Section 80U Deduction (Disabled)
Section 80U of the Income Tax Act provides for deductions for people with disabilities. Under this section, persons with disabilities at least 40 years of age are entitled to tax benefits of Rs 75,000 per financial year. However, if the disability is 80% or more of her, the deductible limit increases to Rs 1.25 lakh per financial year. It has nothing to do with medical expenses. Deduction from reimbursement/benefits for medical services under Section 17 of the Income Tax Act
According to Section 17 of the Income Tax Law, all medical expenses paid by an employer for the treatment of family members or themselves can be deducted. As a result, income tax up to Rs 40,000 per fiscal year on amounts paid by your employer as part of your salary for treatment of illness affecting your family members (self, spouse, children, siblings, dependents) is exempt. Year. This deductible limit replaces both a flat rate for medical expenses and a flat rate for travel expenses.
However, the amount paid by the employer as sickness allowance for medical expenses for family members (the principal, spouse, children, dependents, siblings) is not eligible for tax incentives and is fully taxable.
Section 80D Health Examination
The government encourages citizens to be health conscious and work towards a better lifestyle. To promote this initiative, they introduced a preventive health check exemption in 2013-2014. This encouraged the early reduction of risk factors by detecting the disease and seeing a doctor regularly.
For example, an individual can claim her Rs 5,000 preventive medical examination deduction under Section 80D. This amount can be claimed against the principal, spouse, dependent children or parents up to Rs 25,000 for an individual and Rs 50,000 for an elderly person. There is also a discount for cash payments for medical examinations. However, cash payments are not tax deductible.
Notably, only non-cash health insurance premiums are eligible for the Section 80D Income Tax Code deduction.

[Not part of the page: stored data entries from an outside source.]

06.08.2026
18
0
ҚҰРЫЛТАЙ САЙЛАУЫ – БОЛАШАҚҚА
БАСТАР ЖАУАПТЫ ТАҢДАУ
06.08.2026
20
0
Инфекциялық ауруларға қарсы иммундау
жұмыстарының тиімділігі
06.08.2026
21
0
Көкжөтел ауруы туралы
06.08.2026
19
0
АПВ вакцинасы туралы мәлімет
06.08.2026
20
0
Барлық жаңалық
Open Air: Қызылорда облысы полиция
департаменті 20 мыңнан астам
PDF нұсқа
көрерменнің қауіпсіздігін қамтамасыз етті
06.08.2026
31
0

To be eligible for the Section 80D income tax deduction, you must pay your health insurance premiums in non-cash. Premiums can be paid by online banking, check direct debit, credit card, etc. There are no Section 80D deductions if prizes are paid in cash.
However, this requirement does not apply to medical examination refunds under the Income Tax Act. You can also request a medical examination for tax purposes if payment is made in cash.
80D Additional Deduction
Another reason why this health insurance is compulsory is that it allows a tax deduction of Rs 5,000 for expenses related to medical examinations for the whole family.

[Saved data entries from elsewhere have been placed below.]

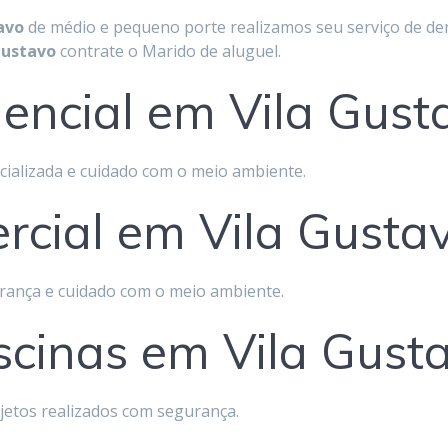
avo
de médio e pequeno porte realizamos seu serviço de dem
Gustavo
contrate o Marido de aluguel.
encial em Vila Gust
cializada e cuidado com o meio ambiente.
cial em Vila Gusta
rança e cuidado com o meio ambiente.
scinas em Vila Gust
jetos realizados com segurança.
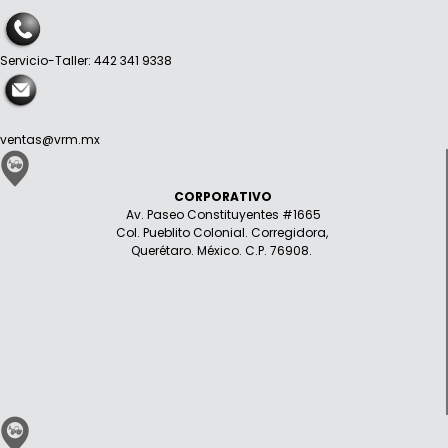
Servicio-Taller: 442 341 9338
ventas@vrm.mx
CORPORATIVO
Av. Paseo Constituyentes #1665
Col. Pueblito Colonial. Corregidora,
Querétaro. México. C.P. 76908.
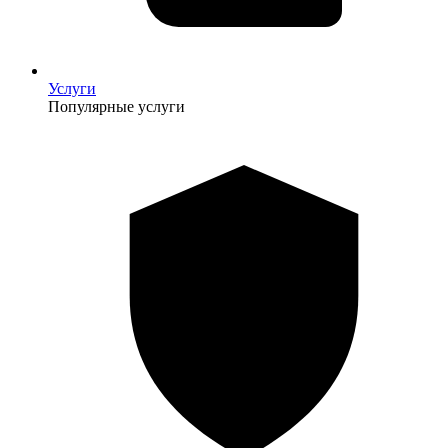
Услуги
Популярные услуги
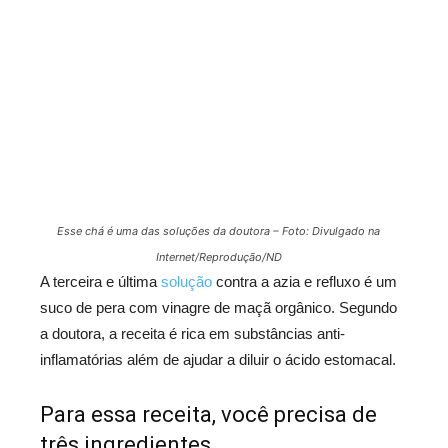
Esse chá é uma das soluções da doutora – Foto: Divulgado na
Internet/Reprodução/ND
A terceira e última
solução
contra a azia e refluxo é um
suco de pera com vinagre de maçã orgânico. Segundo
a doutora, a receita é rica em substâncias anti-
inflamatórias além de ajudar a diluir o ácido estomacal.
Para essa receita, você precisa de
três ingredientes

Exemptions under Section 80D of the Income Tax Act
There are several reasons why Section 80D is not responsible.
– Type of premium payment
To receive Section 80D tax benefits, only taxpayers must pay health insurance premiums. If a third party pays the premium, the taxpayer is not entitled to her u/s 80D deduction. Also, if the premium is paid in cash, the taxpayer is not entitled to any tax incentives.
– Service tax
Taxpayers are not required to receive tax incentives for service tax and customs duties imposed on premium payments. For ordinary citizens, the service tax is levied on health insurance premiums and is payable at 14% of the health insurance premium.
– Group health insurance
Group health insurance does not provide tax benefits under section 80D of the Income Tax Act. However, if the taxpayer chooses to increase the group’s protection by paying an additional premium, he can claim a deduction for the additional amount under section 80D.
In conclusion, investing in health insurance is also important. This is mainly due to the dual benefits of tax incentives and medical expense coverage. Please do your research online and choose the policy that best suits your family and your needs. So, invest responsibly and wisely.